═════ EXERCISE INPUTS ═════

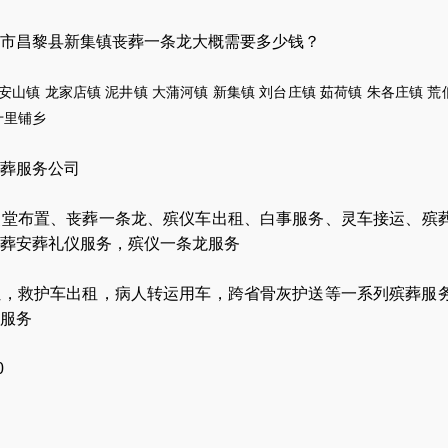
市昌黎县新集镇丧葬一条龙大概需要多少钱？
安山镇
龙家店镇
泥井镇
大蒲河镇
新集
镇
刘台庄镇
茹荷镇
朱各庄镇
荒
十里
铺乡
葬服务公司
灵堂布置
、
丧葬一条龙
、
殡仪车出租
、
白事服务
、
灵车接运
、
殡
葬安葬礼仪服务
，
殡仪一条龙服务
让
，
救护车出租
，
病人转运用车
，
跨省骨灰护送
等一系列殡葬服
服务
0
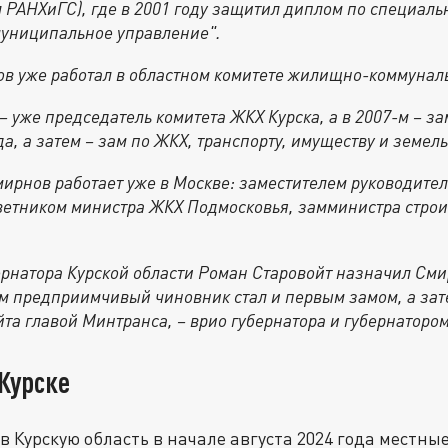
 РАНХиГС), где в 2001 году защитил диплом по специаль
муниципальное управление".
ов уже работал в областном комитете жилищно-коммуналь
– уже председатель комитета ЖКХ Курска, а в 2007-м – з
а, а затем – зам по ЖКХ, транспорту, имуществу и земе
Смирнов работает уже в Москве: заместителем руководит
ветником министра ЖКХ Подмосковья, замминистра строи
бернатора Курской области Роман Старовойт назначил См
ем предприимчивый чиновник стал и первым замом, а зате
та главой Минтранса, – врио губернатора и губернатором
Курске
в Курскую область в начале августа 2024 года местны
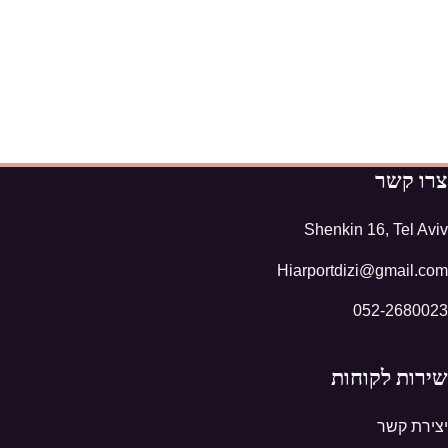
צרו קשר
Shenkin 16, Tel Aviv
Hiarportdizi@gmail.com
052-2680023
שירות לקוחות
יצירת קשר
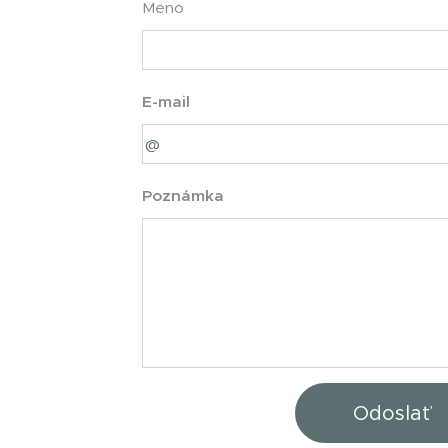
Meno
E-mail
Poznámka
Odoslať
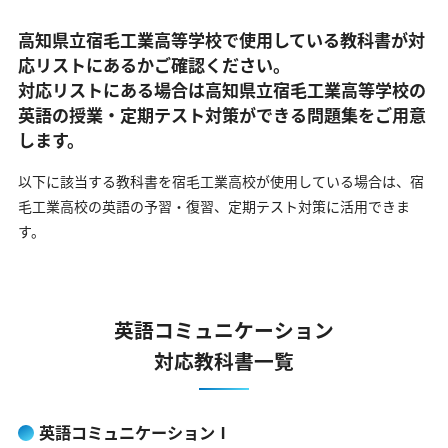
高知県立宿毛工業高等学校で使用している教科書が対
応リストにあるかご確認ください。
対応リストにある場合は高知県立宿毛工業高等学校の
英語の
授業・定期テスト対策ができる問題集をご用意
します。
以下に該当する教科書を宿毛工業高校が使用している場合は、
宿
毛工業高校の英語の予習・復習、定期テスト対策に活用できま
す。
英語コミュニケーション
対応教科書一覧
英語コミュニケーションⅠ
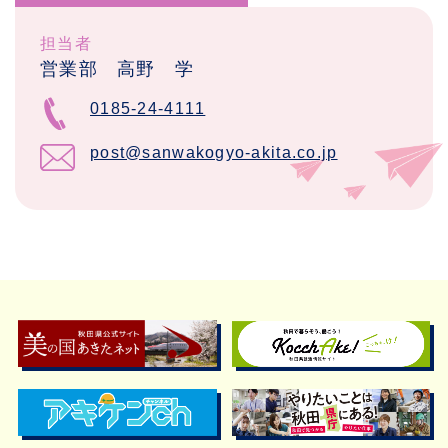
担当者
営業部 高野 学
0185-24-4111
post@sanwakogyo-akita.co.jp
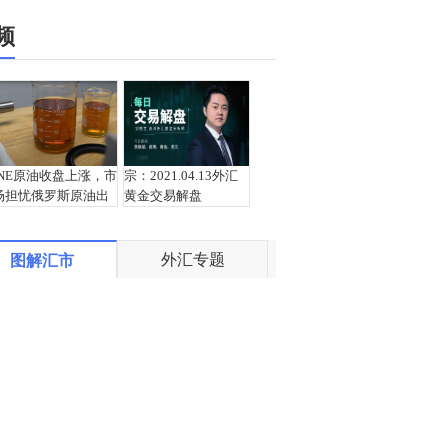
频
INE原油收盘上涨，市
宗：2021.04.13外汇
场担忧俄罗斯原油出
黄金交易解盘
口受阻
外汇专题
图解汇市
盛文兵：通胀预期再
栾雪：4月13日黄金外
度升温 且看美联储如
汇上证解盘
何应对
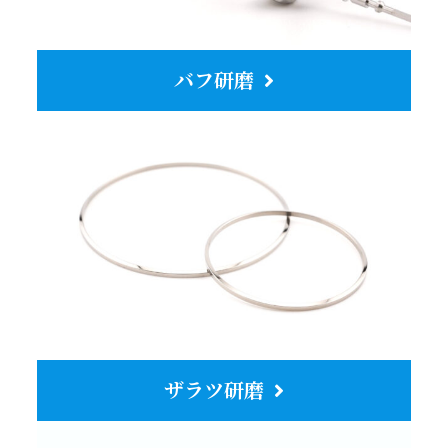
バフ研磨
ザラツ研磨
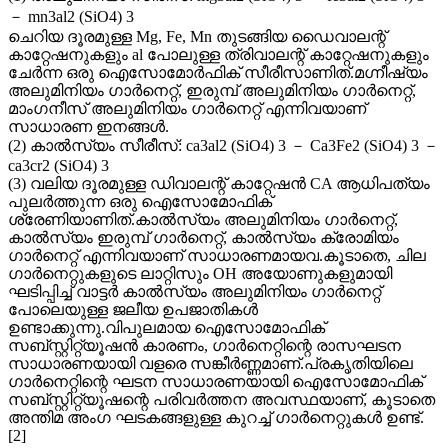
－ mn3al2 (SiO4) 3
ചെറിയ ദൂരമുള്ള Mg, Fe, Mn തുടങ്ങിയ ഡൈവാലന്റ്
കാറ്റേഷനുകളും al പോലുള്ള ത്രിവാലന്റ് കാറ്റേഷനുകളും
ചേർന്ന ഒരു ഐസോമോർഫിക് സീരീസാണിത്.മഗ്നീഷ്യം
അലുമിനിയം ഗാർനെറ്റ്, ഇരുമ്പ് അലുമിനിയം ഗാർനെറ്റ്,
മാംഗനീസ് അലുമിനിയം ഗാർനെറ്റ് എന്നിവയാണ്
സാധാരണ ഇനങ്ങൾ.
(2) കാൽസ്യം സീരീസ്: ca3al2 (SiO4) 3 － Ca3Fe2 (SiO4) 3 －
ca3cr2 (SiO4) 3
(3) വലിയ ദൂരമുള്ള ഡിവാലന്റ് കാറ്റേഷൻ CA ആധിപത്യം
പുലർത്തുന്ന ഒരു ഐസോമോഫിക്
ശ്രേണിയാണിത്.കാൽസ്യം അലുമിനിയം ഗാർനെറ്റ്,
കാൽസ്യം ഇരുമ്പ് ഗാർനെറ്റ്, കാൽസ്യം ക്രോമിയം
ഗാർനെറ്റ് എന്നിവയാണ് സാധാരണമായവ.കൂടാതെ, ചില
ഗാർനെറ്റുകളുടെ ലാറ്റിസും OH അയോണുകളുമായി
ഘടിപ്പിച്ച് വാട്ടർ കാൽസ്യം അലുമിനിയം ഗാർനെറ്റ്
പോലെയുള്ള ജലീയ ഉപജാതികൾ
ഉണ്ടാക്കുന്നു.വിപുലമായ ഐസോമോഫിക്
സബ്സ്റ്റിറ്റ്യൂഷൻ കാരണം, ഗാർനെറ്റിന്റെ രാസഘടന
സാധാരണയായി വളരെ സങ്കീർണ്ണമാണ്.പ്രകൃതിയിലെ
ഗാർനെറ്റിന്റെ ഘടന സാധാരണയായി ഐസോമോഫിക്
സബ്സ്റ്റിറ്റ്യൂഷന്റെ പരിവർത്തന അവസ്ഥയാണ്, കൂടാതെ
അന്തിമ അംഗ ഘടകങ്ങളുള്ള കുറച്ച് ഗാർനെറ്റുകൾ ഉണ്ട്.
[2]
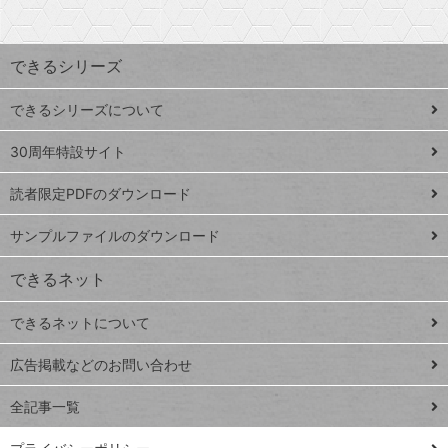
探
上
検
昇
索
す
ワ
できるシリーズ
ー
ド
できるシリーズについて
Google
ト
スプレ
ッ
30周年特設サイト
ッドシ
プ
読者限定PDFのダウンロード
ート
ペ
iPhone
ー
サンプルファイルのダウンロード
VLOOKUP
ジ
できるネット
連載
できるネットについて
Excel Q&A
close
閉じ
トイアンナ流仕
広告掲載などのお問い合わせ
る
事術
全記事一覧
PowerAutomate
ではじめる業務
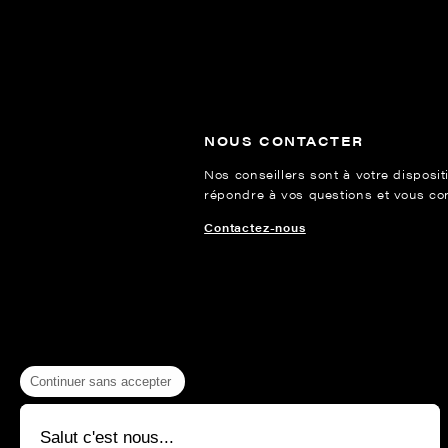
NOUS CONTACTER
Nos conseillers sont à votre disposit
répondre à vos questions et vous cons
Contactez-nous
Continuer sans accepter
Salut c'est nous...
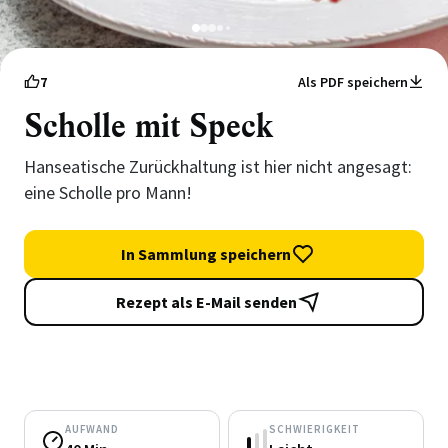
1
2
3
4
5
7
Als PDF speichern
Scholle mit Speck
Hanseatische Zurückhaltung ist hier nicht angesagt:
eine Scholle pro Mann!
In Sammlung speichern
Rezept als E-Mail senden
AUFWAND
SCHWIERIGKEIT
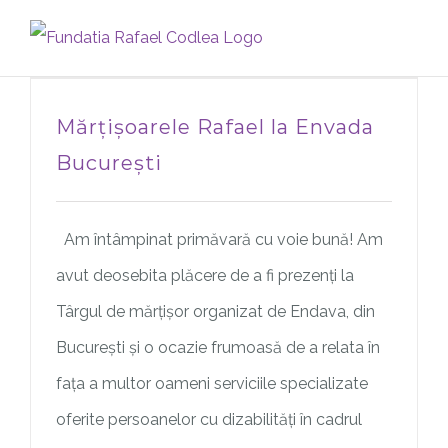
Skip
to
content
Mărțișoarele Rafael la Envada
București
Am întâmpinat primăvară cu voie bună! Am
avut deosebita plăcere de a fi prezenți la
Târgul de mărțișor organizat de Endava, din
București și o ocazie frumoasă de a relata în
fața a multor oameni serviciile specializate
oferite persoanelor cu dizabilități în cadrul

═════

WHAT YOU SHOULD DO: Which of the lines above include the word "București"? List those lines.

TASK RESULT:
București
București și o ocazie frumoasă de a relata în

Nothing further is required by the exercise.